Director: Norman Jewison
Writers: Stirling Silliphant, John Ball (based on a novel by)
Staring: Sidney Poitier, Rod Streiger, Warren Oates
Release Date: August 2, 1967

Listen, i know that I am 55 years late to this party, but In The Heat Of The Night (1955) is an awesome watch. I know, heart-pounding analysis, right?

I am not going to break any new ground in terms of my thoughts on In The Heat Of The Night, but it is crazy watching this movie now and knowing when it was made. It is also scarier that some of the racist themes explored in the movie are still relevant today. Not going to be political, but there are dots you can connect.

The obvious atmosphere of racism that reeks from the isolated Mississippi town allow for the hero’s story to be even more impactful. What Sidney Poitier does in the role of Virgil Tibbs is outstanding. Just outstanding. He is like superman going up against foes he knows he must tolerate but the is ultimately better than. But don’t push his buttons too much, because then he will slap you back, and I mean that literally.

Anyone who is a fan of movies has heard the quote “The call me mister Tibbs.” and they have seen the slap heard round the world. To see those transpire within the movie and have the proper context just makes them even more memorable.

The crazy thing is that Poitier wasn’t nominated for this role at all. He was nominated for two Oscars in his lifetime, one being The Defiant Ones (1959) where he was the first black man ever nominated for Best Actor, and then he won in 1963 for Lilies Of The Field (1963), where he became to first ever black actor to win the award. Potier was nominated for a BAFTA for Best Foreign Actor for In The Heat Of The Night.

Poitier’s co-star Rod Steiger won the Academy Award for Best Actor in a Leading Role…but did he really lead the movie? Wasn’t Mr. Tibbs the turn-style for the story? I think that is some nomination chicanery at the 1968 Academy Awards if you ask me. And looking at the other nominees from that year…man it was stacked some heavy hitters. Dustin Hoffman for The Graduate (1967), Spencer Tracy in Guess Who Is Coming To Dinner (1967), Paul Newman in Cool Hand Luke (1967) and Warren Beatty in Bonnie And Clyde (1967). Fun fact, Poitier was also in Guess Who Is Coming To Dinner. Just a monster pool.

With that being said, I have seen In The Heat Of The Night, The Graduate and Cool Hand Luke, and the one performance I remember more than the rest of them is Paul Newman as Luke. He would be getting my vote.

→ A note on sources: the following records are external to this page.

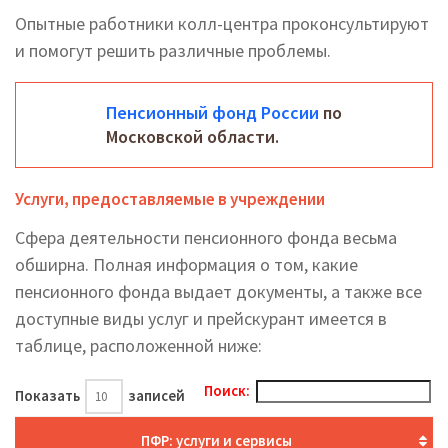
Опытные работники колл-центра проконсультируют
и помогут решить различные проблемы.
Пенсионный фонд России
по
Московской области.
Услуги, предоставляемые в учреждении
Сфера деятельности пенсионного фонда весьма
обширна. Полная информация о том, какие
пенсионного фонда выдает документы, а также все
доступные виды услуг и прейскурант имеется в
таблице, расположенной ниже:
Поиск:
Показать
записей
ПФР: услуги и сервисы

Looking at the 1968 Academy Awards, did they like having grumpy old characters winning the awards? Steiger as Gillespie is not the most pleasant fellow, though he does appear to learn some lessons. In the supporting category George Kennedy won for his portrayal of the nasty Dragline. Neither men will be getting many visitors to their respective funerals.

Alright, have I ad-libbed enough? I had to fill some space somehow. I can’t just come here to this blank page and type In The Heat Of The Night is good because, well, everyone knows it is. But now that i have filled its success with some context and given a brief synopsis of trophy circuit, I can end this by stating the obvious.

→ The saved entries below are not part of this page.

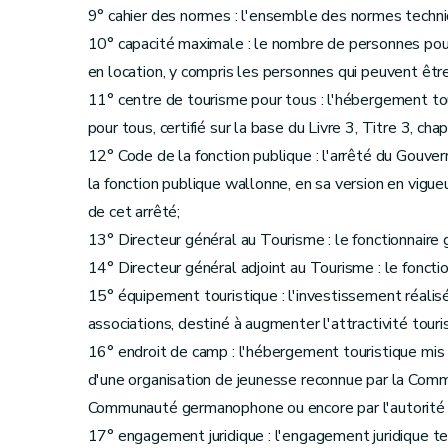
Art. 35
9° cahier des normes : l'ensemble des normes techniq
Art. 36
10° capacité maximale : le nombre de personnes pou
Section 9
Dispositions transitoires relatives a
en location, y compris les personnes qui peuvent êtr
Art. 37
11° centre de tourisme pour tous : l'hébergement tou
Art. 38
pour tous, certifié sur la base du Livre 3, Titre 3, chap
Art. 39
12° Code de la fonction publique : l'arrêté du Gou
Section 10
Dispositions modificatives
la fonction publique wallonne, en sa version en vigue
Art. 40
de cet arrêté;
Section 11
Disposition finale
13° Directeur général au Tourisme : le fonctionnaire
Art. 41
14° Directeur général adjoint au Tourisme : le foncti
15° équipement touristique : l'investissement réalisé
associations, destiné à augmenter l'attractivité touris
16° endroit de camp : l'hébergement touristique mis 
d'une organisation de jeunesse reconnue par la Com
Communauté germanophone ou encore par l'autorité
17° engagement juridique : l'engagement juridique te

Go watch In The Heat Of The Night. It is excellent. Poitier is phenomenal, Steiger is wonderful as his learning reluctant odd-couple buddy and the setting and actions of the story are still, unfortunately, viable in some parts of the world today. Go watch a movie star flourish and tower over everyone who fears and leers him. That is the beauty of In The Heat Of The Night.